Dat de toorn van God een beperkte duur heeft, wordt in Openbaring duidelijk aangegeven. Het toppunt van Gods oordelen wordt namelijk bereikt als de zeven schaalgerichten over de mensheid komen. Wanneer de engelen die deze plagen zullen uitgieten klaar staan, weet Johannes te melden dat het de laatste plagen zullen zijn, en dat Gods toorn daarmee voleindigd is.
En ik zag een ander teken in de hemel, groot en wonderbaarlijk: zeven engelen met de zeven laatste plagen. Want daarmee zal de toorn van God tot een einde gekomen zijn. (Openbaring 15:1)
Dan gebeurt er iets unieks.
En de tempel werd vervuld met rook vanwege de heerlijkheid van God, en vanwege Zijn kracht. En niemand kon de tempel binnengaan, voordat de zeven plagen van de zeven engelen tot een einde gekomen waren. (Openbaring 15:8)
Door de rook van Gods heerlijkheid is het niet langer mogelijk de tempel binnen te gaan. Daarmee wordt het tevens onmogelijk voorbede te doen. Het is dezelfde situatie als Jeremia beschrijft in Klaagliederen.
U hebt U in een wolk gehuld, zodat er geen gebed doorkwam. (Klaagliederen 3:44)
Dit betekent dat er geen uitstel meer mogelijk is, dat de oordelen niet meer tegen te houden zijn. Zeven verschrikkelijke reeksen van rampen voltooien Gods toorn. Alles wat gebeuren moest, is daarmee gebeurd.
En de zevende engel goot zijn schaal uit over de lucht. En er klonk een luide stem uit de tempel in de hemel, vanaf de troon, die zei: Het is geschied (Openbaring 16:17)
De weg is vrij – op weg naar het Duizendjarig Rijk!
Slot
Alle profetie wijst uiteindelijk op de komende eeuwigheid. Profetie bepaalt ons bij het moment dat we allemaal zullen meemaken, het einde van ons aardse leven. Hetzij door sterven, hetzij door de Opname, eens vangt voor ons de eeuwigheid aan.
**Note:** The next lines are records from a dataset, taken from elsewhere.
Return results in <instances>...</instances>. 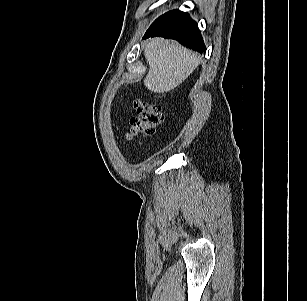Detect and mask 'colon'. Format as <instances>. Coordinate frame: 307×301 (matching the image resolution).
<instances>
[{
    "label": "colon",
    "mask_w": 307,
    "mask_h": 301,
    "mask_svg": "<svg viewBox=\"0 0 307 301\" xmlns=\"http://www.w3.org/2000/svg\"><path fill=\"white\" fill-rule=\"evenodd\" d=\"M135 108L137 116L131 119L130 136L151 135L162 121L161 108L150 103H138Z\"/></svg>",
    "instance_id": "colon-1"
}]
</instances>
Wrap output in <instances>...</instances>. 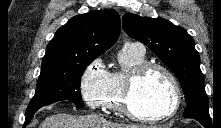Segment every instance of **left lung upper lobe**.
<instances>
[{"label":"left lung upper lobe","instance_id":"obj_1","mask_svg":"<svg viewBox=\"0 0 221 128\" xmlns=\"http://www.w3.org/2000/svg\"><path fill=\"white\" fill-rule=\"evenodd\" d=\"M122 23L127 35L145 44L178 78L187 104L183 116L211 119L200 57L187 31L163 18L131 13L124 14Z\"/></svg>","mask_w":221,"mask_h":128}]
</instances>
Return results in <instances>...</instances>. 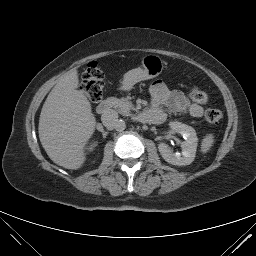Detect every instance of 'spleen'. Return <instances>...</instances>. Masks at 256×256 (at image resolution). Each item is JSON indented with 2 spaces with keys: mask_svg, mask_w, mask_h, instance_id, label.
I'll use <instances>...</instances> for the list:
<instances>
[{
  "mask_svg": "<svg viewBox=\"0 0 256 256\" xmlns=\"http://www.w3.org/2000/svg\"><path fill=\"white\" fill-rule=\"evenodd\" d=\"M215 142L214 135L212 133L207 134L201 142V152L207 153Z\"/></svg>",
  "mask_w": 256,
  "mask_h": 256,
  "instance_id": "1",
  "label": "spleen"
}]
</instances>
Het woord Eeuwigheid wijst op een definitieve toestand. Als de eeuwigheid aanbreekt kan niets meer worden veranderd. Elke beslissing die van belang is voor ons verblijf in de eeuwigheid, moet daarom in dit leven plaatsvinden. Gebeurt dat niet, dan zijn de gevolgen rampzalig.
1 Ontwaak, gij die slaapt en sta op uit de doôn!
En Christus zal over u lichten!
Zo wekt u, zo dringt u, als Broeder, Gods Zoon,
Eer Hij u als Rechter komt richten.
Ontwaak en sta op! het gevaar is zo groot:
Wie kiest, o verdwaasde! voor ’t leven den dood?
2 Ontwaak, gij die slaapt in de zonde, met spoed!
De nacht is zo lang reeds verdwenen;
Het licht der genade, met blijdschap begroet,
Heeft d’ aarde reeds eeuwen beschenen;
En groots is uw roeping, en heilig uw taak,
En d’ uren zijn weinig: ontwaak dan! ontwaak!
4 Welzalig de vrome, die wandelt in ’t licht,
Door Christus den doodslaap ontrezen;
Hoe vaak hier de dag voor de duisternis zwicht,
’t Zal nimmermeer nacht voor hem wezen.
Ontwaak, gij die slaapt en sta op uit de doôn!
Zo spreekt van den hemel uw Heiland, Gods Zoon.